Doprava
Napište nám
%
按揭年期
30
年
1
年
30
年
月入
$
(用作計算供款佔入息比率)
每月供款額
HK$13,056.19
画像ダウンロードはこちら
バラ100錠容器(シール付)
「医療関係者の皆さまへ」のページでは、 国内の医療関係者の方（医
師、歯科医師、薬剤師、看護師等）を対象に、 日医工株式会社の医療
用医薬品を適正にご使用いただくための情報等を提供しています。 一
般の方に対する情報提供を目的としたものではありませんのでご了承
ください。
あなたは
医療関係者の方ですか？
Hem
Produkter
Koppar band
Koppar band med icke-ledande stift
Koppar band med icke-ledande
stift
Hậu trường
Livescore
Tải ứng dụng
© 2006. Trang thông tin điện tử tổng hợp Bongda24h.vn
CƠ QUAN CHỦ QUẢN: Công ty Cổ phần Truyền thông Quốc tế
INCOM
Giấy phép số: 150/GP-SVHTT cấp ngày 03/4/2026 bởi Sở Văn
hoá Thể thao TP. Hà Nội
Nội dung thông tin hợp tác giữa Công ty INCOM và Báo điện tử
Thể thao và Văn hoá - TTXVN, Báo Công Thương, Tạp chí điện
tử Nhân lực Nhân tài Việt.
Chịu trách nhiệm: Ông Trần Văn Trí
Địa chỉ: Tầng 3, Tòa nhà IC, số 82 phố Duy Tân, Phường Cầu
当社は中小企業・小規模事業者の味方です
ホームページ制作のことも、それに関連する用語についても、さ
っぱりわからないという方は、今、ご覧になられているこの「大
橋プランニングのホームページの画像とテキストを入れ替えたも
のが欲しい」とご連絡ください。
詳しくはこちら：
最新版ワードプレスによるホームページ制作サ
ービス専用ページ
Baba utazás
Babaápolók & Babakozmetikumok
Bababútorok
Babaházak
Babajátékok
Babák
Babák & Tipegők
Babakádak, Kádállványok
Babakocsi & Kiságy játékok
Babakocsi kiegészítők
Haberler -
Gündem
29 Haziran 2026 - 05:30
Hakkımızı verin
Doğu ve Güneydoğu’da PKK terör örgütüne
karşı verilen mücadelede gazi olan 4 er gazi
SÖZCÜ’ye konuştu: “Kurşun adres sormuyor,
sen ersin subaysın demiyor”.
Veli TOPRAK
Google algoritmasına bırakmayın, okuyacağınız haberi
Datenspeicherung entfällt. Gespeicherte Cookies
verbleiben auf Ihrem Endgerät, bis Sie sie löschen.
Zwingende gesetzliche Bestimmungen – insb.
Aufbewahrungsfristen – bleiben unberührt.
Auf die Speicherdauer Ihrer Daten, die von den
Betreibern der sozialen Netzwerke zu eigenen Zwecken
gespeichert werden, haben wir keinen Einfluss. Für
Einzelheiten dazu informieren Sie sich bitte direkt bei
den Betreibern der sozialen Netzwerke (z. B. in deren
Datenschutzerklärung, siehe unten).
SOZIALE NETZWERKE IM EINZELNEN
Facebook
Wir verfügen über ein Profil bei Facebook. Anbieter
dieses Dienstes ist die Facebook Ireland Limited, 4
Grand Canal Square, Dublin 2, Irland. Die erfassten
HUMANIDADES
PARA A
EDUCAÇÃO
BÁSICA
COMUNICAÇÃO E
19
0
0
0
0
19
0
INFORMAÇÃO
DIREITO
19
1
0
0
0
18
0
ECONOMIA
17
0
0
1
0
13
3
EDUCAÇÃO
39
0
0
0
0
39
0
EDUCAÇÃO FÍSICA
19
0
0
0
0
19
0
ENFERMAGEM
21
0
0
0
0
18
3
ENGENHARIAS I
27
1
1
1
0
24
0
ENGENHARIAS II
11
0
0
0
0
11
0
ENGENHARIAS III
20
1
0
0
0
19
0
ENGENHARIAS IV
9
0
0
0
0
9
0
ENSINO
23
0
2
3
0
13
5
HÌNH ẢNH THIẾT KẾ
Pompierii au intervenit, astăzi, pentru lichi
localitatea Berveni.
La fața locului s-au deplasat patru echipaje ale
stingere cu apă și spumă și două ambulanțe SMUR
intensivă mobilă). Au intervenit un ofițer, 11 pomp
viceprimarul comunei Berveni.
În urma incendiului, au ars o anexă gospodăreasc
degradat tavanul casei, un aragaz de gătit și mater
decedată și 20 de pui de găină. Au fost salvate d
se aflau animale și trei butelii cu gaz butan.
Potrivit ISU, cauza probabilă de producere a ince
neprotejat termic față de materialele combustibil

----

### TASK DIRECTIONS:
Every entry that appears above should be duplicated exactly.

### REPLY TO THE TASK:
Doprava
Napište nám
%
按揭年期
30
年
1
年
30
年
月入
$
(用作計算供款佔入息比率)
每月供款額
HK$13,056.19
画像ダウンロードはこちら
バラ100錠容器(シール付)
「医療関係者の皆さまへ」のページでは、 国内の医療関係者の方（医
師、歯科医師、薬剤師、看護師等）を対象に、 日医工株式会社の医療
用医薬品を適正にご使用いただくための情報等を提供しています。 一
般の方に対する情報提供を目的としたものではありませんのでご了承
ください。
あなたは
医療関係者の方ですか？
Hem
Produkter
Koppar band
Koppar band med icke-ledande stift
Koppar band med icke-ledande
stift
Hậu trường
Livescore
Tải ứng dụng
© 2006. Trang thông tin điện tử tổng hợp Bongda24h.vn
CƠ QUAN CHỦ QUẢN: Công ty Cổ phần Truyền thông Quốc tế
INCOM
Giấy phép số: 150/GP-SVHTT cấp ngày 03/4/2026 bởi Sở Văn
hoá Thể thao TP. Hà Nội
Nội dung thông tin hợp tác giữa Công ty INCOM và Báo điện tử
Thể thao và Văn hoá - TTXVN, Báo Công Thương, Tạp chí điện
tử Nhân lực Nhân tài Việt.
Chịu trách nhiệm: Ông Trần Văn Trí
Địa chỉ: Tầng 3, Tòa nhà IC, số 82 phố Duy Tân, Phường Cầu
当社は中小企業・小規模事業者の味方です
ホームページ制作のことも、それに関連する用語についても、さ
っぱりわからないという方は、今、ご覧になられているこの「大
橋プランニングのホームページの画像とテキストを入れ替えたも
のが欲しい」とご連絡ください。
詳しくはこちら：
最新版ワードプレスによるホームページ制作サ
ービス専用ページ
Baba utazás
Babaápolók & Babakozmetikumok
Bababútorok
Babaházak
Babajátékok
Babák
Babák & Tipegők
Babakádak, Kádállványok
Babakocsi & Kiságy játékok
Babakocsi kiegészítők
Haberler -
Gündem
29 Haziran 2026 - 05:30
Hakkımızı verin
Doğu ve Güneydoğu’da PKK terör örgütüne
karşı verilen mücadelede gazi olan 4 er gazi
SÖZCÜ’ye konuştu: “Kurşun adres sormuyor,
sen ersin subaysın demiyor”.
Veli TOPRAK
Google algoritmasına bırakmayın, okuyacağınız haberi
Datenspeicherung entfällt. Gespeicherte Cookies
verbleiben auf Ihrem Endgerät, bis Sie sie löschen.
Zwingende gesetzliche Bestimmungen – insb.
Aufbewahrungsfristen – bleiben unberührt.
Auf die Speicherdauer Ihrer Daten, die von den
Betreibern der sozialen Netzwerke zu eigenen Zwecken
gespeichert werden, haben wir keinen Einfluss. Für
Einzelheiten dazu informieren Sie sich bitte direkt bei
den Betreibern der sozialen Netzwerke (z. B. in deren
Datenschutzerklärung, siehe unten).
SOZIALE NETZWERKE IM EINZELNEN
Facebook
Wir verfügen über ein Profil bei Facebook. Anbieter
dieses Dienstes ist die Facebook Ireland Limited, 4
Grand Canal Square, Dublin 2, Irland. Die erfassten
HUMANIDADES
PARA A
EDUCAÇÃO
BÁSICA
COMUNICAÇÃO E
19
0
0
0
0
19
0
INFORMAÇÃO
DIREITO
19
1
0
0
0
18
0
ECONOMIA
17
0
0
1
0
13
3
EDUCAÇÃO
39
0
0
0
0
39
0
EDUCAÇÃO FÍSICA
19
0
0
0
0
19
0
ENFERMAGEM
21
0
0
0
0
18
3
ENGENHARIAS I
27
1
1
1
0
24
0
ENGENHARIAS II
11
0
0
0
0
11
0
ENGENHARIAS III
20
1
0
0
0
19
0
ENGENHARIAS IV
9
0
0
0
0
9
0
ENSINO
23
0
2
3
0
13
5
HÌNH ẢNH THIẾT KẾ
Pompierii au intervenit, astăzi, pentru lichi
localitatea Berveni.
La fața locului s-au deplasat patru echipaje ale
stingere cu apă și spumă și două ambulanțe SMUR
intensivă mobilă). Au intervenit un ofițer, 11 pomp
viceprimarul comunei Berveni.
În urma incendiului, au ars o anexă gospodăreasc
degradat tavanul casei, un aragaz de gătit și mater
decedată și 20 de pui de găină. Au fost salvate d
se aflau animale și trei butelii cu gaz butan.
Potrivit ISU, cauza probabilă de producere a ince
neprotejat termic față de materialele combustibil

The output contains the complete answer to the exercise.